La reducción de hasta un 30% del personal impide “una desinfección adecuada”, incrementado el “peligro de infecciones” para pacientes vulnerables, denuncian los sindicatos. Como consecuencia, la carga de trabajo se ha “duplicado y triplicado”, disparando las bajas laborales hasta el 30%. “Esto degrada aún más la higiene”, aseguran. Incluso, en casos extremos, son los propios familiares quienes “compran papel higiénico”.

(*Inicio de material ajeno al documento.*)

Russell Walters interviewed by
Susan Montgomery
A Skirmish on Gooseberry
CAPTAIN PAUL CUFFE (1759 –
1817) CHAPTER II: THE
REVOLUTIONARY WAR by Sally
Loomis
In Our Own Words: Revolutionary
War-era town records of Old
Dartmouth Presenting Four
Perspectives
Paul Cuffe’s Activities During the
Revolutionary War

Las organizaciones sindicales denuncian que, tanto la Dirección del Hospital como el Salud, son “plenamente conocedores” y, por tanto, “cómplices” de esta situación. A pesar de las reiteradas advertencias sindicales sobre el deterioro del servicio, consideran que ambas instancias han optado por la “inactividad”, permitiendo que la empresa adjudicataria “priorice su beneficio económico sobre la higiene hospitalaria”.

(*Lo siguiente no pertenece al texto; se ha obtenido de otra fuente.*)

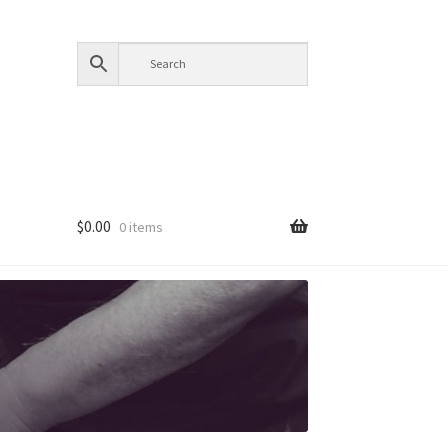
$
0.00
0 items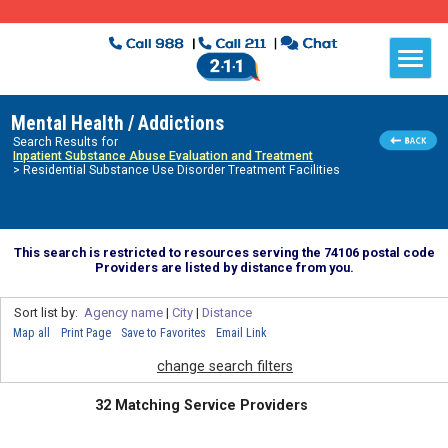
Mental Health / Addictions
Search Results for
Inpatient Substance Abuse Evaluation and Treatment
> Residential Substance Use Disorder Treatment Facilities
This search is restricted to resources serving the 74106 postal code
Providers are listed by distance from you.
Sort list by:
Agency name
|
City
|
Distance
Map all
Print Page
Save to Favorites
Email Link
change search filters
32 Matching Service Providers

Los escritos remitidos subrayan que la “pasividad institucional” valida un modelo de gestión que “castiga a la plantilla y desatiende las necesidades básicas del Hospital”. Para las organizaciones sindicales, el origen del conflicto reside en los pliegos de condiciones económicas “insuficientes”. “La falta de mecanismos de corrección y una supervisión relajada o floja por parte de la Administración han permitido que el servicio se deteriore hasta niveles alarmantes”, expresan.
El personal sanitario no descartan movilizaciones si el Salud y Clece mantienen su actual postura de “silencio y abandono”.